The World Health Organization released diagnostic criteria in 2010, which were updated in 2010 and again in 2019. The 2010 classification defined SPS as meeting any of the following criteria: 1) five or more serrated polyps proximal to the sigmoid colon with 2 larger than 10 mm in size, 2) any serrated polyps found proximal to the sigmoid colon in a person with a first-degree relative with serrated polyposis, or 3) more than 20 serrated colon polyps. The updated 2019 classification revised the first criterion to include lesions in the sigmoid colon, and excluded very small polyps (<5 mm). The updated 2019 classification also removed the criterion that included any serrated lesions proximal to the sigmoid colon in a person with a first degree relative with SPS.
Epidemiology
Data regarding overall prevalence of SPS is lacking, but it is estimated to occur in roughly 1 in 100,000. SPS is equally common among men and women.
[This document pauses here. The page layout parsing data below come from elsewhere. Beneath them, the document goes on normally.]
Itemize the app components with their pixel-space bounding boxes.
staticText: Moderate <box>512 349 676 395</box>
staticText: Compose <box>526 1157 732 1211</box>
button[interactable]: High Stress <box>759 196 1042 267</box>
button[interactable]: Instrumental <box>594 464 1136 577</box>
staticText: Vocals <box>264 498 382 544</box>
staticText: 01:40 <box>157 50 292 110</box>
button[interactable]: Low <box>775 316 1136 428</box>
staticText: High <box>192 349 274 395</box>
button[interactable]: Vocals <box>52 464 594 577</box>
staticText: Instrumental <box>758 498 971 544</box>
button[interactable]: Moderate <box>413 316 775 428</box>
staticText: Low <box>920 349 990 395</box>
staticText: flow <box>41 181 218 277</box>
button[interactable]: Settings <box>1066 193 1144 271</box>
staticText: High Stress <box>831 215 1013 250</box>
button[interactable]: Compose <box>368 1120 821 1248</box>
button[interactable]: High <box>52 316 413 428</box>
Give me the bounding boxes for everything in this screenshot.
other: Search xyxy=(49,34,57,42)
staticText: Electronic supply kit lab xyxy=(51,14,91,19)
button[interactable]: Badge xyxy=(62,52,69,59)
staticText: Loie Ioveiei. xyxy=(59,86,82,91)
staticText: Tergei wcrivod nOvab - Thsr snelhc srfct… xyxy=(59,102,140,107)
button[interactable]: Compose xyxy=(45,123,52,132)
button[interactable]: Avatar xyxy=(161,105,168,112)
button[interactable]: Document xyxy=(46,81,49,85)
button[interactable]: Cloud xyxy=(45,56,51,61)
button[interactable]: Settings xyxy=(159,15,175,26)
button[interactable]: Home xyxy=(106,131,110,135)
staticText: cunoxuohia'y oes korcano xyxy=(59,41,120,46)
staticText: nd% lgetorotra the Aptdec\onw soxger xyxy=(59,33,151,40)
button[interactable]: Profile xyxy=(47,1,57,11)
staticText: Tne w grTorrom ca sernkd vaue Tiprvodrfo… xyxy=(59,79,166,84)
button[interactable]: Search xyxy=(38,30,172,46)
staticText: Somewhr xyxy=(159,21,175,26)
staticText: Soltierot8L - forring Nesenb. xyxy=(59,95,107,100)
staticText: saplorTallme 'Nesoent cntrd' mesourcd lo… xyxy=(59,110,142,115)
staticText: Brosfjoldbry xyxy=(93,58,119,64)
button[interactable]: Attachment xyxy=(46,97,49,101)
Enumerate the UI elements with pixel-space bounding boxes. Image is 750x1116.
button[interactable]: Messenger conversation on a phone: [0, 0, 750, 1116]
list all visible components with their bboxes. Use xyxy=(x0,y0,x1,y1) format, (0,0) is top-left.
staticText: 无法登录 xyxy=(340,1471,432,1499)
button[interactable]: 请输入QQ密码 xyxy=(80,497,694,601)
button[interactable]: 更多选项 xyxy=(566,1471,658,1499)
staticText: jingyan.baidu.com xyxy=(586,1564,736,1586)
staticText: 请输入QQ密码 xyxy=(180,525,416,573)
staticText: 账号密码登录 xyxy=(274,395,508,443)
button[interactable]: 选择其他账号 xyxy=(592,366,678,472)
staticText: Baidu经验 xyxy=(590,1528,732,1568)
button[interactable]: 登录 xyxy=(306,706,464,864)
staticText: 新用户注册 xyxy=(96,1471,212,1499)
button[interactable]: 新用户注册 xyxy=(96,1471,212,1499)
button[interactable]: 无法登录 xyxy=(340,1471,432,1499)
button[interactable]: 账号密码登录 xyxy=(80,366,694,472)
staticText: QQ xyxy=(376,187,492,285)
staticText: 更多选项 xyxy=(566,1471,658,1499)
Most individuals with SPS are diagnosed between 40 and 60 years of age, with an average age of 55 years. Nearly half of individuals with SPS have a family member with colorectal cancer. Most individuals (37–70%) with SPS fulfill criterion 3 of the 2010 criteria (now criteria 2 from the 2019 classification). Of the remaining individuals with SPS, roughly half meet only criterion 1 and half meet both criteria 1 and 3 (2010 classification).
Among individuals undergoing colonoscopy for the evaluation of an abnormal fecal occult blood test, the prevalence of SPS ranges from 0.34 to 0.66%. The overall prevalence of SPS is 0.03–0.5%. The prevalence of SPS is between 1 in 127 and 1 in 242 among individuals undergoing colonoscopy. SPS is associated with tobacco use. Aside from colorectal cancer, the risk of others cancers is not increased in people with SPS.Aspirin and nonsteroidal anti-inflammatory drug (NSAIDs) may be associated with a lower risk of SPS. SPS is the most common polyposis syndrome affecting the colon.
There is no clear association of SPS with any cancers other than colorectal cancer. However, there is mixed evidence regarding a possible association with SPS and pancreatic cancer. Individuals with a history of lymphoma have a higher risk of developing sessile serrated polyposis syndrome.